Exercise details: A faithful retyping of every entry below is wanted, with images left out.

[Collected data entries]
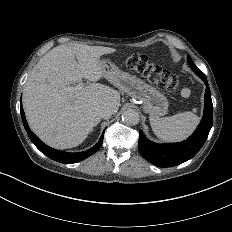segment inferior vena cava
I'll return each instance as SVG.
<instances>
[{
	"label": "inferior vena cava",
	"mask_w": 232,
	"mask_h": 232,
	"mask_svg": "<svg viewBox=\"0 0 232 232\" xmlns=\"http://www.w3.org/2000/svg\"><path fill=\"white\" fill-rule=\"evenodd\" d=\"M97 114L100 118L108 119L112 116V114H114V111L109 107L100 106L97 109Z\"/></svg>",
	"instance_id": "602c4592"
}]
</instances>
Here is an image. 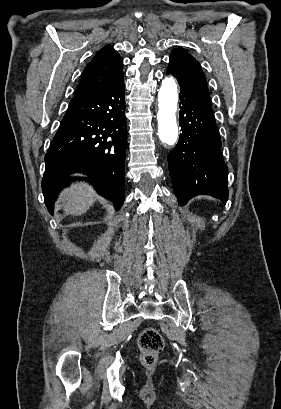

Written solution:
segment inferior vena cava
I'll return each instance as SVG.
<instances>
[{
	"label": "inferior vena cava",
	"mask_w": 232,
	"mask_h": 232,
	"mask_svg": "<svg viewBox=\"0 0 232 232\" xmlns=\"http://www.w3.org/2000/svg\"><path fill=\"white\" fill-rule=\"evenodd\" d=\"M97 114L100 118L108 119L112 116V114H114V111L109 107L100 106L97 109Z\"/></svg>",
	"instance_id": "602c4592"
}]
</instances>
Here is an image. 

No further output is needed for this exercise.